Would you restate each entry word for word, omitting the pictures?

──────── Data to process ────────

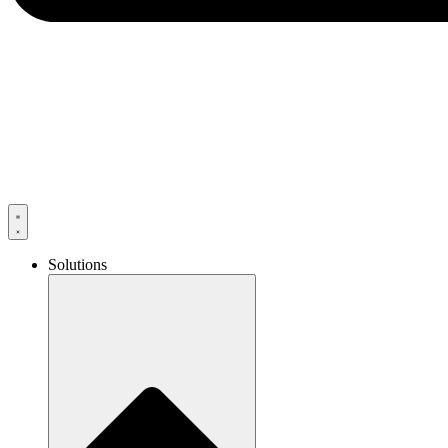
Solutions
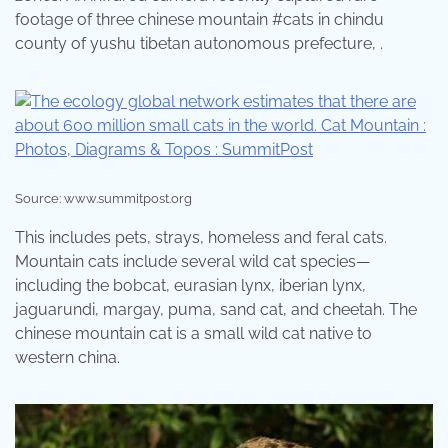
footage of three chinese mountain #cats in chindu
county of yushu tibetan autonomous prefecture, .
Source: www.summitpost.org
This includes pets, strays, homeless and feral cats.
Mountain cats include several wild cat species—
including the bobcat, eurasian lynx, iberian lynx,
jaguarundi, margay, puma, sand cat, and cheetah. The
chinese mountain cat is a small wild cat native to
western china.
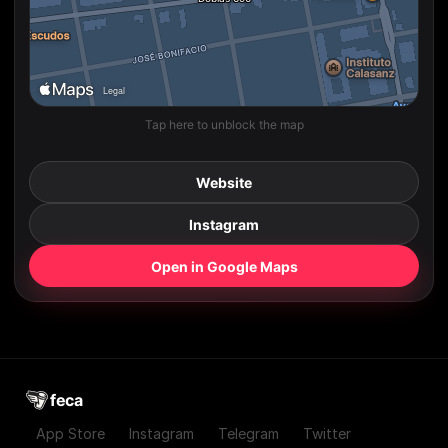
Tap here to unblock the map
Website
Instagram
Open in Google Maps
feca
App Store
Instagram
Telegram
Twitter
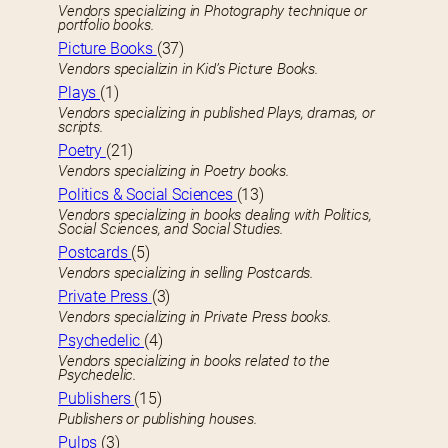
Vendors specializing in Photography technique or
portfolio books.
Picture Books
(37)
Vendors specializin in Kid’s Picture Books.
Plays
(1)
Vendors specializing in published Plays, dramas, or
scripts.
Poetry
(21)
Vendors specializing in Poetry books.
Politics & Social Sciences
(13)
Vendors specializing in books dealing with Politics,
Social Sciences, and Social Studies.
Postcards
(5)
Vendors specializing in selling Postcards.
Private Press
(3)
Vendors specializing in Private Press books.
Psychedelic
(4)
Vendors specializing in books related to the
Psychedelic.
Publishers
(15)
Publishers or publishing houses.
Pulps
(3)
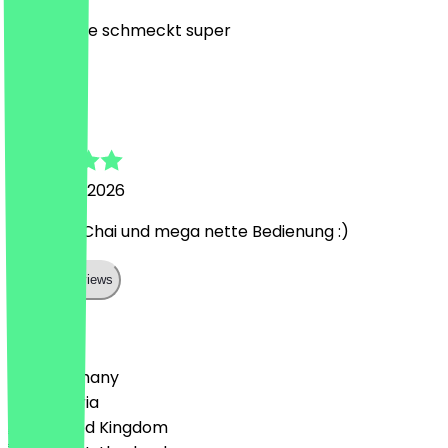
top Service schmeckt super
M
Maren
24 March 2026
Leckerer Chai und mega nette Bedienung :)
Show all reviews
Country
🇩🇪 Germany
🇦🇹 Austria
🇬🇧 United Kingdom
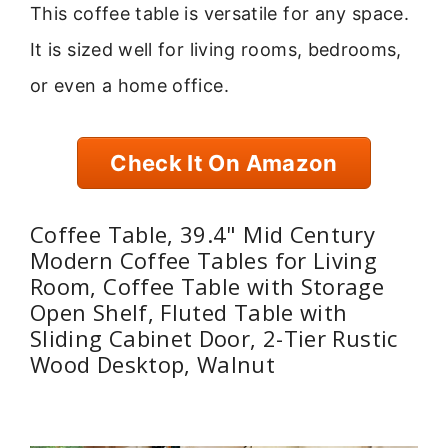
This coffee table is versatile for any space.
It is sized well for living rooms, bedrooms,
or even a home office.
Check It On Amazon
Coffee Table, 39.4" Mid Century
Modern Coffee Tables for Living
Room, Coffee Table with Storage
Open Shelf, Fluted Table with
Sliding Cabinet Door, 2-Tier Rustic
Wood Desktop, Walnut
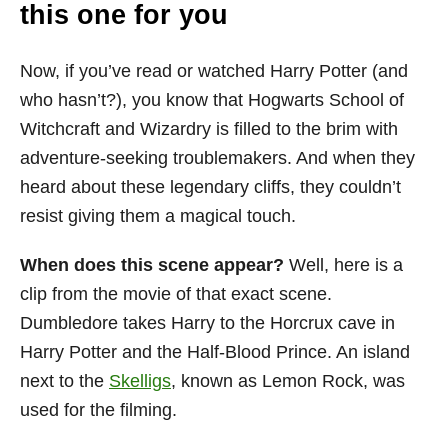
this one for you
Now, if you’ve read or watched Harry Potter (and
who hasn’t?), you know that Hogwarts School of
Witchcraft and Wizardry is filled to the brim with
adventure-seeking troublemakers. And when they
heard about these legendary cliffs, they couldn’t
resist giving them a magical touch.
When does this scene appear?
Well, here is a
clip from the movie of that exact scene.
Dumbledore takes Harry to the Horcrux cave in
Harry Potter and the Half-Blood Prince. An island
next to the
Skelligs
, known as Lemon Rock, was
used for the filming.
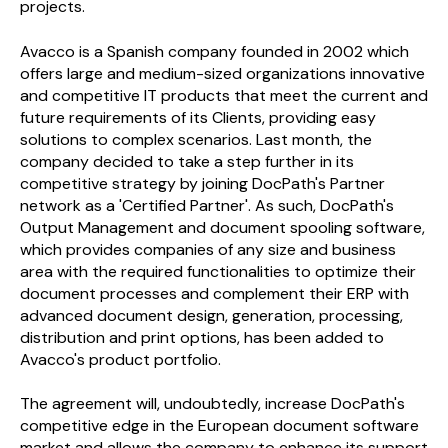
projects.
Avacco is a Spanish company founded in 2002 which
offers large and medium-sized organizations innovative
and competitive IT products that meet the current and
future requirements of its Clients, providing easy
solutions to complex scenarios. Last month, the
company decided to take a step further in its
competitive strategy by joining
Doc
Path
's Partner
network as a 'Certified Partner'. As such,
Doc
Path
's
Output Management and document spooling software,
which provides companies of any size and business
area with the required functionalities to optimize their
document processes and complement their ERP with
advanced document design, generation, processing,
distribution and print options, has been added to
Avacco's product portfolio.
The agreement will, undoubtedly, increase
Doc
Path
's
competitive edge in the European document software
market and allows the company to enhance its support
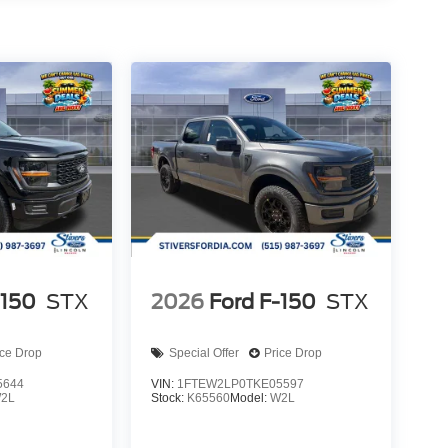
-150
STX
2026
Ford F-150
STX
ice Drop
Special Offer
Price Drop
5644
VIN:
1FTEW2LP0TKE05597
2L
Stock:
K65560
Model:
W2L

────────

▸ **Answer space**
Solutions
footage of three chinese mountain #cats in chindu
county of yushu tibetan autonomous prefecture, .
Source: www.summitpost.org
This includes pets, strays, homeless and feral cats.
Mountain cats include several wild cat species—
including the bobcat, eurasian lynx, iberian lynx,
jaguarundi, margay, puma, sand cat, and cheetah. The
chinese mountain cat is a small wild cat native to
western china.
Tap here to unblock the map
Website
Instagram
Open in Google Maps
feca
App Store
Instagram
Telegram
Twitter
Vendors specializing in Photography technique or
portfolio books.
Picture Books
(37)
Vendors specializin in Kid’s Picture Books.
Plays
(1)
Vendors specializing in published Plays, dramas, or
scripts.
Poetry
(21)
Vendors specializing in Poetry books.
Politics & Social Sciences
(13)
Vendors specializing in books dealing with Politics,
Social Sciences, and Social Studies.
Postcards
(5)
Vendors specializing in selling Postcards.
Private Press
(3)
Vendors specializing in Private Press books.
Psychedelic
(4)
Vendors specializing in books related to the
Psychedelic.
Publishers
(15)
Publishers or publishing houses.
Pulps
(3)
top Service schmeckt super
M
Maren
24 March 2026
Leckerer Chai und mega nette Bedienung :)
Show all reviews
Country
🇩🇪 Germany
🇦🇹 Austria
🇬🇧 United Kingdom
This coffee table is versatile for any space.
It is sized well for living rooms, bedrooms,
or even a home office.
Check It On Amazon
Coffee Table, 39.4" Mid Century
Modern Coffee Tables for Living
Room, Coffee Table with Storage
Open Shelf, Fluted Table with
Sliding Cabinet Door, 2-Tier Rustic
Wood Desktop, Walnut
this one for you
Now, if you’ve read or watched Harry Potter (and
who hasn’t?), you know that Hogwarts School of
Witchcraft and Wizardry is filled to the brim with
adventure-seeking troublemakers. And when they
heard about these legendary cliffs, they couldn’t
resist giving them a magical touch.
When does this scene appear?
Well, here is a
clip from the movie of that exact scene.
Dumbledore takes Harry to the Horcrux cave in
Harry Potter and the Half-Blood Prince. An island
next to the
Skelligs
, known as Lemon Rock, was
used for the filming.
projects.
Avacco is a Spanish company founded in 2002 which
offers large and medium-sized organizations innovative
and competitive IT products that meet the current and
future requirements of its Clients, providing easy
solutions to complex scenarios. Last month, the
company decided to take a step further in its
competitive strategy by joining
Doc
Path
's Partner
network as a 'Certified Partner'. As such,
Doc
Path
's
Output Management and document spooling software,
which provides companies of any size and business
area with the required functionalities to optimize their
document processes and complement their ERP with
advanced document design, generation, processing,
distribution and print options, has been added to
Avacco's product portfolio.
The agreement will, undoubtedly, increase
Doc
Path
's
competitive edge in the European document software
market and allows the company to enhance its support
-150
STX
2026
Ford F-150
STX
ice Drop
Special Offer
Price Drop
5644
VIN:
1FTEW2LP0TKE05597
2L
Stock:
K65560
Model:
W2L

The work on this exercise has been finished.